# My first dress *blush*



## Eoraptor (Feb 5, 2007)

Hi everyone!  You might remember back in December I wore one of Nikki's gowns to the fancy Christmas party.  It was my first time in public in a dress and I had a blast.  Around that same time, Nikki gave me one of her dresses to keep (it no longer fits her).  I've been sorta embarrassed to show everyone, partly because I couldn't get a good photo of it and partially because it's.... mine I guess?  I dunno.  It's like the gown was a costume I just had for one night, so it's less serious.  Anyway, I finally got an okay pic Saturday during my latest FOTD.  The dress still looks darker in the mirror and I have a black undershirt on underneath it, making it look less revealing up top.  I took another pic of the dress hanging up so you could see the real color and strap width.  What do you girls think?  I didn't choose this dress, so it's not my ideal, but I did get it free. 
	

	
	
		
		

		
			





  Are dresses okay to wear on a normal day?  This one seems like it's best for somewhat special occassions I think.  What style/color do you recommend for my next dress?  So many questions...


----------



## Velouria (Feb 5, 2007)

I think it really suits you! It's a very pretty dress that fits you perfectly.

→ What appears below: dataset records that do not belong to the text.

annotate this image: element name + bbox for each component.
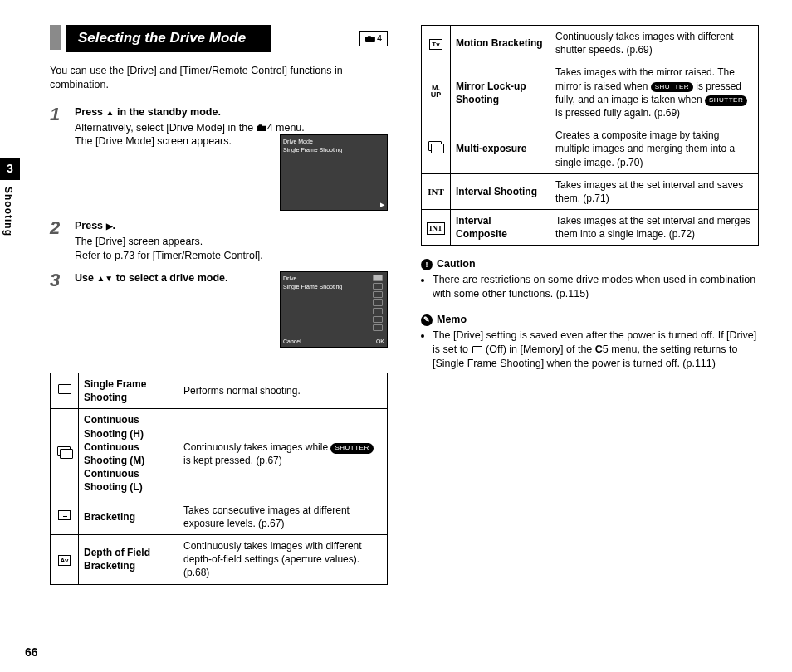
manual-page: 3 Shooting 66 Selecting the Drive Mode 4… <box>0 0 792 672</box>
bracketing-icon <box>58 510 71 520</box>
tv-bracketing-icon: Tv <box>429 39 442 50</box>
table-row: Multi-exposure Creates a composite image… <box>422 124 759 174</box>
mode-desc-cell: Takes images at the set interval and sav… <box>550 173 759 209</box>
mode-name-cell: Multi-exposure <box>451 124 550 174</box>
right-arrow-icon <box>106 220 113 231</box>
screen-title: Drive <box>283 275 384 282</box>
mode-name-cell: Single Frame Shooting <box>79 373 178 409</box>
text: Alternatively, select [Drive Mode] in th… <box>75 122 257 134</box>
list-item: The [Drive] setting is saved even after … <box>433 329 759 371</box>
c-menu-symbol: C <box>595 343 603 355</box>
drive-modes-table-left: Single Frame Shooting Performs normal sh… <box>50 373 388 584</box>
text: 4 menu. <box>267 122 305 134</box>
mode-desc-cell: Performs normal shooting. <box>178 373 388 409</box>
shutter-icon: SHUTTER <box>330 443 373 454</box>
step-sub: Alternatively, select [Drive Mode] in th… <box>75 121 388 135</box>
up-arrow-icon <box>106 106 115 118</box>
mode-desc-cell: Takes images at the set interval and mer… <box>550 210 759 246</box>
mode-desc-cell: Creates a composite image by taking mult… <box>550 124 759 174</box>
text: is kept pressed. (p.67) <box>183 455 282 466</box>
drive-modes-table-right: Tv Motion Bracketing Continuously takes … <box>421 25 759 246</box>
camera-icon <box>257 122 267 134</box>
chapter-name-vertical: Shooting <box>2 187 15 236</box>
section-title: Selecting the Drive Mode <box>66 25 271 52</box>
screen-line: Single Frame Shooting <box>283 146 384 153</box>
step-number: 3 <box>50 271 68 348</box>
screen-line: Single Frame Shooting <box>283 283 384 290</box>
table-row: M.UP Mirror Lock-up Shooting Takes image… <box>422 61 759 124</box>
mode-name-cell: Bracketing <box>79 499 178 534</box>
single-frame-icon <box>58 384 71 394</box>
text: Use <box>75 272 96 284</box>
table-row: INT Interval Composite Takes images at t… <box>422 210 759 246</box>
caution-label: Caution <box>437 257 476 271</box>
step-sub: The [Drive] screen appears. <box>75 235 388 249</box>
mode-name-cell: Interval Shooting <box>451 173 550 209</box>
mode-icon-cell: Tv <box>422 26 451 61</box>
step-heading: Use to select a drive mode. <box>75 271 271 285</box>
av-bracketing-icon: Av <box>58 555 71 566</box>
text: in the standby mode. <box>114 106 221 118</box>
mode-icon-cell: INT <box>422 173 451 209</box>
mode-desc-cell: Takes images with the mirror raised. The… <box>550 61 759 124</box>
interval-composite-icon: INT <box>427 222 445 234</box>
mode-icon-cell <box>422 124 451 174</box>
menu-badge: 4 <box>359 31 388 46</box>
lcd-screenshot-drive: Drive Single Frame Shooting Cancel OK <box>280 271 388 348</box>
text: (Off) in [Memory] of the <box>483 343 595 355</box>
step-sub: The [Drive Mode] screen appears. <box>75 134 271 149</box>
mode-name-cell: Depth of Field Bracketing <box>79 534 178 584</box>
screen-cancel: Cancel <box>283 338 301 345</box>
mode-name-cell: Motion Bracketing <box>451 26 550 61</box>
text: Press <box>75 106 106 118</box>
table-row: Tv Motion Bracketing Continuously takes … <box>422 26 759 61</box>
shutter-icon: SHUTTER <box>705 95 747 106</box>
mode-desc-cell: Continuously takes images with different… <box>178 534 388 584</box>
list-item: There are restrictions on some drive mod… <box>433 273 759 301</box>
step-body: Press . The [Drive] screen appears. Refe… <box>75 219 388 263</box>
text: is pressed fully again. (p.69) <box>555 107 680 119</box>
mode-icon-cell: Av <box>51 534 79 584</box>
left-column: Selecting the Drive Mode 4 You can use t… <box>0 25 404 664</box>
mode-icon-cell: INT <box>422 210 451 246</box>
mirror-lockup-icon: M.UP <box>431 85 442 98</box>
mode-icon-cell <box>51 499 79 534</box>
screen-title: Drive Mode <box>283 138 384 145</box>
shutter-icon: SHUTTER <box>651 82 693 93</box>
caution-list: There are restrictions on some drive mod… <box>421 273 759 301</box>
step-number: 2 <box>50 219 68 263</box>
down-arrow-icon <box>105 272 113 284</box>
text: . <box>113 220 115 231</box>
continuous-icon <box>57 446 72 458</box>
memo-icon: ✎ <box>421 314 433 326</box>
text: Continuously takes images while <box>183 441 330 453</box>
step-2: 2 Press . The [Drive] screen appears. Re… <box>50 219 388 263</box>
table-row: Bracketing Takes consecutive images at d… <box>51 499 388 534</box>
lcd-screenshot-drive-mode: Drive Mode Single Frame Shooting ▶ <box>280 134 388 211</box>
up-arrow-icon <box>96 272 105 284</box>
mode-icon-cell: M.UP <box>422 61 451 124</box>
step-3: 3 Use to select a drive mode. Drive Sing… <box>50 271 388 348</box>
caution-heading: ! Caution <box>421 257 759 271</box>
step-body: Press in the standby mode. Alternatively… <box>75 105 388 212</box>
screen-footer: ▶ <box>283 201 384 208</box>
screen-mode-icons <box>373 275 384 335</box>
memo-list: The [Drive] setting is saved even after … <box>421 329 759 371</box>
step-number: 1 <box>50 105 68 212</box>
page-number: 66 <box>25 645 38 660</box>
caution-icon: ! <box>421 259 433 270</box>
step-row: The [Drive Mode] screen appears. Drive M… <box>75 134 388 211</box>
mode-name-cell: Mirror Lock-up Shooting <box>451 61 550 124</box>
step-heading: Press in the standby mode. <box>75 105 388 119</box>
camera-icon <box>365 32 376 45</box>
section-title-bar: Selecting the Drive Mode 4 <box>50 25 388 52</box>
right-column: Tv Motion Bracketing Continuously takes … <box>404 25 767 664</box>
step-sub: Refer to p.73 for [Timer/Remote Control]… <box>75 249 388 263</box>
intro-text: You can use the [Drive] and [Timer/Remot… <box>50 64 388 92</box>
memo-label: Memo <box>437 313 467 327</box>
screen-ok: OK <box>376 338 384 345</box>
mode-icon-cell <box>51 373 79 409</box>
table-row: Continuous Shooting (H) Continuous Shoot… <box>51 409 388 499</box>
mode-desc-cell: Takes consecutive images at different ex… <box>178 499 388 534</box>
mode-name-cell: Continuous Shooting (H) Continuous Shoot… <box>79 409 178 499</box>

I agree that with it being partly velvet, it's more of an evening dress. That shape does work for you though.


----------



## xmrsvindieselx (Feb 5, 2007)

i love it! i think the color is fabbb !


----------



## kaliraksha (Feb 6, 2007)

I like the color and I think the shape is flattering. Looove your earrings


----------



## Silvana (Feb 6, 2007)

I think it would even be cuter with a wide belt right at the waist seam.
It will create a tiny waist look and a feminine curve.


----------



## Uchina (Feb 7, 2007)

I love the colour on you.  Like I told you on MSN, you remind me of when I was going through girlhood 
	

	
	
		
		

		
		
	


	




  You seem to be enjoying it, though hahaha


----------



## Shawna (Feb 7, 2007)

I love that emerald colour on you Mickey.  The dress fits really well too.  I think for something that you got for free,  you got a good deal.


----------



## ..kels* (Feb 16, 2007)

i think it looks great on you! as far as i can tell, it fits you really well & it really flatters your shape. but i agree to save it for special occassions.


----------



## franimal (Feb 16, 2007)

I definitely agree on wearing it with a waist belt. it looks really cute on you. I think if you want to wear dresses, summer is a really great time  to experiment because you could wear them any day. if you want to wear a dress and its cold, wear leggings and the dress would look hot. k bye.


----------



## delovely (Feb 26, 2007)

How long is it on you? If its around your knees, its fine really for any occasion. For day time, I'd wear it with a jean jacket or something to make it slightly more casual.. for a night out or formal event, it would go fine by itself with heels or something. It's a v. cute dress I think; color and fit are perfect for you!


----------



## Eoraptor (Feb 26, 2007)

Thank you everyone!  You girls make me feel so much better about myself.  I'm still a little embarrassed, but I'm glad I showed you. 
	

	
	
		
		

		
		
	


	




I will definitely look into wide belts.  I've seen a lot on fashion websites lately.

 Quote:

  How long is it on you? If its around your knees, its fine really for any occasion. For day time, I'd wear it with a jean jacket or something to make it slightly more casual.. for a night out or formal event, it would go fine by itself with heels or something. It's a v. cute dress I think; color and fit are perfect for you!  
 
It's about 5 inches below my knees.  Even if it's too long, I'd love to find some day dresses.  I don't know when I'd be brave enough to wear them, but I think I'd be happier.  I dunno.  I did buy a black tunic the other week, and that's almost like a minidress... 
	

	
	
		
		

		
		
	


	




Also, sorry I haven't made a post on my breasts yet.  Besides being super busy, I'm still shy about it.  But I will post on it soon.  I've gotten a lot of support from you, which I'm very thankful for.


----------



## Beauty Mark (Feb 27, 2007)

You look good 
	

	
	
		
		

		
		
	


	




 I love how you radiant in that photo.


----------



## TheRitz (Mar 6, 2007)

HAS ANYONE EVER TOLD U THAT U LOOK A LOT LIKE CHLOE FROM 24????


----------



## TheRitz (Mar 6, 2007)

the dress is kute, but to be honest, the high waist doesnt flatter the body. i would suggest something tight and right below knee length. preferrably black. black is slimming. and top it off with a hot red thick belt, high waisted to give the illusion of long skinny legs and fuller breasts. lol im such a fashion diva sometimes. i love it . hope it helps!


----------



## Ms. Z (Mar 6, 2007)

Yeah, you do look like Chloe.


----------



## Eoraptor (Apr 1, 2007)

Thanks for the advice, TheRitz!

I have been told I look like Chloe, but I haven't noticed until now.  Good call.


----------



## saniyairshad (Apr 4, 2007)

the dress is stunning and ur gorgeous...so u know what...the next color should be a nice turquoise that would bring out ur gorgeous eyes!!!!!


----------